De aangevallen uitspraak
4.    De rechtbank heeft geoordeeld dat de Kunstenbond niet als belanghebbende als bedoeld in artikel 1:2, eerste en derde lid, van de Awb kan worden aangemerkt, nu van een rechtstreeks belang al geen sprake is. Onder verwijzing naar de uitspraak van de Afdeling van 4 mei 2011, ECLI:NL:RVS:2011:BQ3443, heeft de rechtbank overwogen dat in beginsel uitsluitend de belangen van de ontvanger van een subsidie rechtstreeks betrokken zijn bij een besluit tot subsidieverlening, ook als een dergelijk besluit feitelijke gevolgen heeft voor derden. Naar het oordeel van de rechtbank doet zich hier geen uitzondering daarop voor, nu de Kunstenbond alsmede zijn leden niet worden geraakt in een fundamenteel recht ter bescherming waarvan toegang tot de bestuursrechter hen niet mag worden onthouden. Volgens de rechtbank bestaat er geen onlosmakelijk verband tussen de besluitvorming van het college over de subsidieverlening aan Stichting Artamuse en de rechtspositie van haar medewerkers. De (maximale) subsidies zijn aan Stichting Artamuse verleend en het is aan haar om te bepalen op welke wijze de subsidies worden uitgegeven. Er bestaat geen verplichting deze te gebruiken ten behoeve van de salarissen of wachtgeldregelingen van haar medewerkers. Stichting Artamuse kan ook andere activiteiten ontplooien om meer gelden te verkrijgen of werkgelegenheid te creëren, aldus de rechtbank.
Hoger beroep
5.    De Kunstenbond betoogt dat de rechtbank ten onrechte heeft geoordeeld dat hij niet als belanghebbende als bedoeld in artikel 1:2, eerste en derde lid, van de Awb kan worden aangemerkt. De Kunstenbond voert daartoe, onder verwijzing naar de uitspraak van de Afdeling van 28 februari 2000 (ECLI:NL:RVS:2000:AA5092), aan dat hij, gezien zijn statutaire doelstelling en de door hem feitelijk verrichte werkzaamheden, opkomt voor zijn leden en daarmee opkomt voor een collectief belang. Volgens de Kunstenbond moet dit belang los worden gezien van zijn leden, waarvan de behartiging de trekken dient te vertonen van bovenindividuele belangen. In dit verband noemt hij, onder meer, de uitspraak van de Afdeling van 23 augustus 2006, ECLI:NL:RVS:2006:AY6762.

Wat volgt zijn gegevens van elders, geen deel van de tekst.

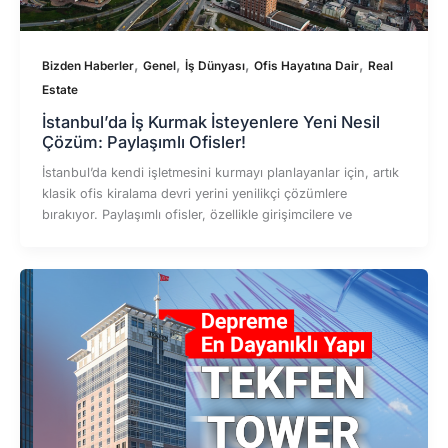
,
,
,
,
Bizden Haberler
Genel
İş Dünyası
Ofis Hayatına Dair
Real
Estate
İstanbul’da İş Kurmak İsteyenlere Yeni Nesil
Çözüm: Paylaşımlı Ofisler!
İstanbul’da kendi işletmesini kurmayı planlayanlar için, artık
klasik ofis kiralama devri yerini yenilikçi çözümlere
bırakıyor. Paylaşımlı ofisler, özellikle girişimcilere ve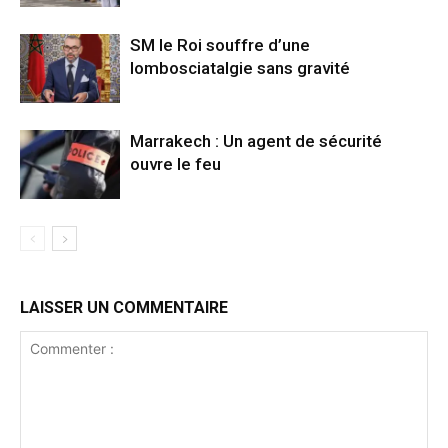
SM le Roi souffre d’une
lombosciatalgie sans gravité
Marrakech : Un agent de sécurité
ouvre le feu
LAISSER UN COMMENTAIRE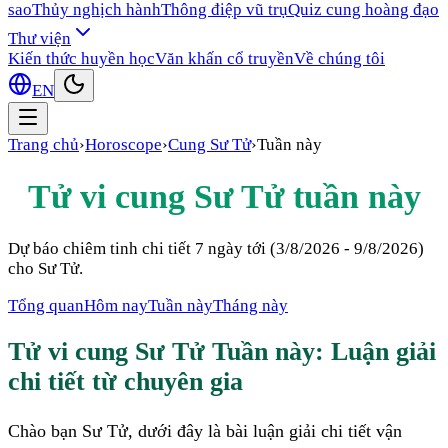
sao
Thủy nghịch hành
Thông điệp vũ trụ
Quiz cung hoàng đạo
Thư viện
Kiến thức huyền học
Văn khấn cổ truyền
Về chúng tôi
EN
Trang chủ
›
Horoscope
›
Cung
Sư Tử
›
Tuần này
Tử vi cung
Sư Tử
tuần này
Dự báo chiêm tinh chi tiết 7 ngày tới (
3/8/2026 - 9/8/2026
)
cho
Sư Tử
.
Tổng quan
Hôm nay
Tuần này
Tháng này
Tử vi cung
Sư Tử
Tuần này
: Luận giải
chi tiết từ chuyên gia
Chào bạn Sư Tử, dưới đây là bài luận giải chi tiết vận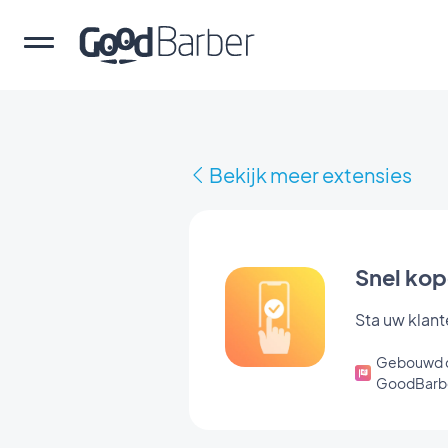
Bekijk meer extensies
Snel ko
Sta uw klant
Gebouwd 
GoodBarb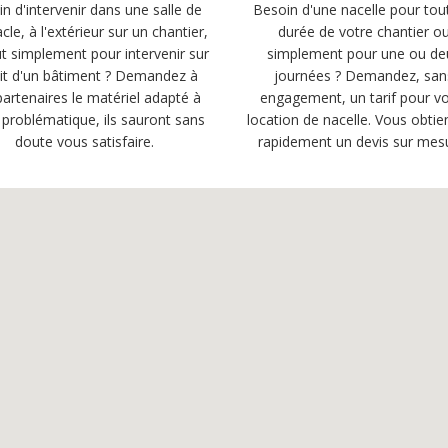
n d'intervenir dans une salle de
Besoin d'une nacelle pour tou
cle, à l'extérieur sur un chantier,
durée de votre chantier o
t simplement pour intervenir sur
simplement pour une ou de
oit d'un bâtiment ? Demandez à
journées ? Demandez, san
artenaires le matériel adapté à
engagement, un tarif pour vo
 problématique, ils sauront sans
location de nacelle. Vous obtie
doute vous satisfaire.
rapidement un devis sur mes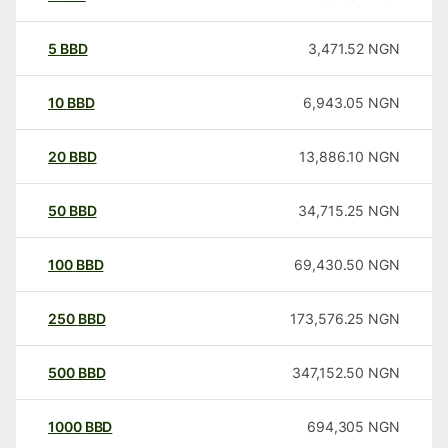
5
BBD
3,471.52
NGN
10
BBD
6,943.05
NGN
20
BBD
13,886.10
NGN
50
BBD
34,715.25
NGN
100
BBD
69,430.50
NGN
250
BBD
173,576.25
NGN
500
BBD
347,152.50
NGN
1000
BBD
694,305
NGN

Verder voert de Kunstenbond aan dat zijn leden die werkzaam zijn bij Stichting Artamuse door de bestreden besluitvorming rechtstreeks worden geraakt in hun fundamentele recht op arbeid, als gevolg waarvan aan de (leden van de) Kunstenbond de toegang tot de bestuursrechter niet kan worden ontzegd. Volgens de Kunstenbond heeft de bestreden besluitvorming het ontslag van medewerkers van Stichting Artamuse tot gevolg, nu een groot deel van de exploitatiekosten van Stichting Artamuse op gaat aan personeelskosten en de mogelijkheid voor Stichting Artamuse om andere activiteiten te ontplooien om meer gelden of werkgelegenheid te creëren slechts theoretisch is. De bij hem aangesloten medewerkers van Stichting Artamuse worden door het niet verlenen van subsidies voor de reorganisatiekosten voor de jaren 2016 en 2017 bovendien direct bedreigd in hun inkomenssituatie, aldus de Kunstenbond.

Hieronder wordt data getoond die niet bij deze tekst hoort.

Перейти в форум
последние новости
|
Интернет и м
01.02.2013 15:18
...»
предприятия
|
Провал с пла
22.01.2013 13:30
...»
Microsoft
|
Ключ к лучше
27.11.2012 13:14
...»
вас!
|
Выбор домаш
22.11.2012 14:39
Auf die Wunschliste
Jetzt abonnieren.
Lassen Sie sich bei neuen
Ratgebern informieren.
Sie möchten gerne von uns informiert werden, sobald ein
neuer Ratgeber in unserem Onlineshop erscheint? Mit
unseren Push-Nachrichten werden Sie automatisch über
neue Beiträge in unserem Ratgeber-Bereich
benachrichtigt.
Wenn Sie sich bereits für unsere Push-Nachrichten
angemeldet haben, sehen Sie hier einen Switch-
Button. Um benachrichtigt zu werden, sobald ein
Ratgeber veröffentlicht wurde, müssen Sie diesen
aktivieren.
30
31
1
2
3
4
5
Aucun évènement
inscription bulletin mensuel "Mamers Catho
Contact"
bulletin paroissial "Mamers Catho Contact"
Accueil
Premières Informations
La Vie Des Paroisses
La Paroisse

5.1.    Uit vaste rechtspraak van de Afdeling (onder meer de uitspraak van 15 oktober 2014, ECLI:NL:RVS:2014:3669) volgt dat de wetgever de in artikel 1:2, eerste lid, van de Awb vermelde eis van het zijn van belanghebbende heeft gesteld teneinde te voorkomen dat een ieder, in welke hoedanigheid dan ook, of een persoon met slechts een verwijderd of indirect belang als belanghebbende moet worden beschouwd en een rechtsmiddel kan aanwenden. Om als belanghebbende in de zin van de Awb te kunnen worden aangemerkt, dient sprake te zijn van een voldoende objectief en actueel, eigen, persoonlijk belang, dat de betrokkene in voldoende mate onderscheidt van anderen. Dat belang moet rechtstreeks bij het desbetreffende besluit zijn betrokken.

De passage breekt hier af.